Actions And Effects:

1. Antipsychotic Effect.
                      All neuroleptic drugs reduce to symptoms of hallucinations and delusions. they have fewer effects on negative symptoms (anhedonia, lack of pleasure, apathy, impaired attention, cognitive impairment) 
However, some atypical neuroleptics such as clozapine has appeared to reduce these negative symptoms as well.

2. Extrapyramidal Effects.
                           These occur because of inhibition of D2 receptors in the brain.
EPE include dystonias, Parkinson like symptoms, motor restlessness, tardive dyskinesia.

3. Antiemetic effects.
                       These drugs have an antiemetic effect. This is because of the blockage of the D2 receptor in chemo-receptor trigger zone.

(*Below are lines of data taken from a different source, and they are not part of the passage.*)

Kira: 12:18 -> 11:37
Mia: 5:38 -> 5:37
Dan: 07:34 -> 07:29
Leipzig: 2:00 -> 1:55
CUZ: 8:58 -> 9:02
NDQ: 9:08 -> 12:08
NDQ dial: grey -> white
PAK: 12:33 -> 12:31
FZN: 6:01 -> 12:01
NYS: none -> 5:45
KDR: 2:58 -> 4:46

4. Antimuscarinic effects:
                       These are responsible for side effects as well as better effects.
drugs having more antimuscarinic action tend to have less extrapyramidal side effects. Thioridazine, clozapine, olanzapine, chlorpromazine have antimuscarinic actions. Thioridazine has the most.

5. Alpha receptor blockade.
                      Some drugs block alpha receptors and can cause postural hypotension and lightheadedness.

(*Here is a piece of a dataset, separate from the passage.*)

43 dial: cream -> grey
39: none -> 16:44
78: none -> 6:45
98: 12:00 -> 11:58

6. Antimuscarinic effects:
                     Some drugs block histamine receptors and cause sedation. e.g chlorpromazine, olanzapine, clozapine.
  • Treatment of Schizophrenia
  • To Prevent Severe Nausea and Vomiting
  • Chronic Pain: used in combination with other analgesics.
  • Intractable hiccups: Chlorpromazine
  • Motor and phonic tics of Tourette's disorder. (pimozide)

Adverse/Side Effects:

  • Parkinson like symptoms
  • dyskinesia
  • bradykinesia ( difficulty in initiating movements)
  • akathisia ( restlessness )
  • Clozapine may cause agranulocytosis, bone marrow depression and cardiovascular side effects.
  • Tardive dyskinesia
  • neuroleptic malignant syndrome
  • Drowsiness
  • orthostatic hypotension
  • amenorrhea 
  • gynecomastia
  • galactorrhea
  • infertility (rare)
  • impotence (rare)
  • hyperlipidemia
  • Epilepsy
  • Clozapine should be used with caution as it causes agranulocytosis.
  • agitation accompanying withdrawal from alcohol or other drugs may be aggravated by the neuroleptics.